**Material provided:**
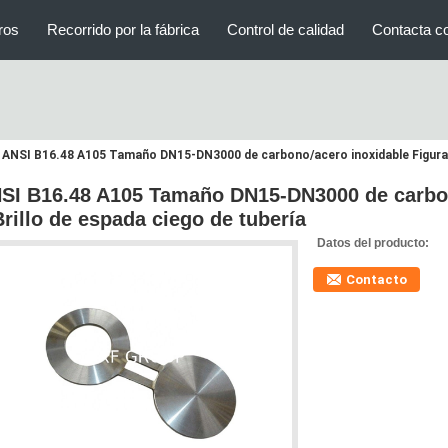
ros
Recorrido por la fábrica
Control de calidad
Contacta c
ANSI B16.48 A105 Tamaño DN15-DN3000 de carbono/acero inoxidable Figura 8
SI B16.48 A105 Tamaño DN15-DN3000 de carbon
Brillo de espada ciego de tubería
Datos del producto:
Contacto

**Problem statement:**
Restate the data word for word without pictures.

**Result for this task:**
ros
Recorrido por la fábrica
Control de calidad
Contacta c
ANSI B16.48 A105 Tamaño DN15-DN3000 de carbono/acero inoxidable Figura 8
SI B16.48 A105 Tamaño DN15-DN3000 de carbon
Brillo de espada ciego de tubería
Datos del producto:
Contacto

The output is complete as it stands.